Your task: An exact copy of every entry is needed, with no images.

Study material:
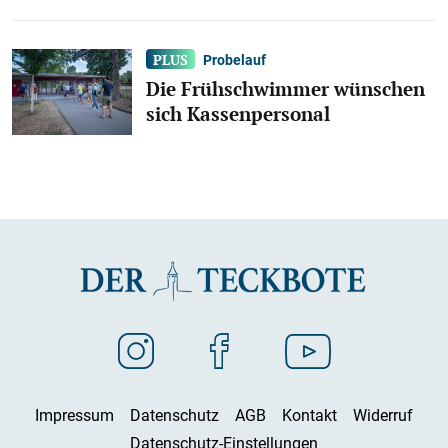
Probelauf
Die Frühschwimmer wünschen
sich Kassenpersonal
Impressum
Datenschutz
AGB
Kontakt
Widerruf
Datenschutz-Einstellungen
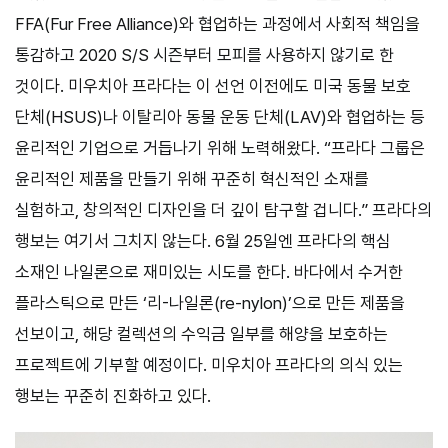
FFA(Fur Free Alliance)와 협업하는 과정에서 사회적 책임을
통감하고 2020 S/S 시즌부터 모피를 사용하지 않기로 한
것이다. 미우치아 프라다는 이 선언 이전에도 미국 동물 보호
단체(HSUS)나 이탈리아 동물 운동 단체(LAV)와 협업하는 등
윤리적인 기업으로 거듭나기 위해 노력해왔다. “프라다 그룹은
윤리적인 제품을 만들기 위해 꾸준히 혁신적인 소재를
실험하고, 창의적인 디자인을 더 깊이 탐구할 겁니다.” 프라다의
행보는 여기서 그치지 않는다. 6월 25일엔 프라다의 핵심
소재인 나일론으로 재미있는 시도를 한다. 바다에서 수거한
플라스틱으로 만든 ‘리-나일론(re-nylon)’으로 만든 제품을
선보이고, 해당 컬렉션의 수익금 일부를 해양을 보호하는
프로젝트에 기부할 예정이다. 미우치아 프라다의 의식 있는
행보는 꾸준히 진화하고 있다.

Result of this exercise:
Probelauf
Die Frühschwimmer wünschen
sich Kassenpersonal
Impressum
Datenschutz
AGB
Kontakt
Widerruf
Datenschutz-Einstellungen
FFA(Fur Free Alliance)와 협업하는 과정에서 사회적 책임을
통감하고 2020 S/S 시즌부터 모피를 사용하지 않기로 한
것이다. 미우치아 프라다는 이 선언 이전에도 미국 동물 보호
단체(HSUS)나 이탈리아 동물 운동 단체(LAV)와 협업하는 등
윤리적인 기업으로 거듭나기 위해 노력해왔다. “프라다 그룹은
윤리적인 제품을 만들기 위해 꾸준히 혁신적인 소재를
실험하고, 창의적인 디자인을 더 깊이 탐구할 겁니다.” 프라다의
행보는 여기서 그치지 않는다. 6월 25일엔 프라다의 핵심
소재인 나일론으로 재미있는 시도를 한다. 바다에서 수거한
플라스틱으로 만든 ‘리-나일론(re-nylon)’으로 만든 제품을
선보이고, 해당 컬렉션의 수익금 일부를 해양을 보호하는
프로젝트에 기부할 예정이다. 미우치아 프라다의 의식 있는
행보는 꾸준히 진화하고 있다.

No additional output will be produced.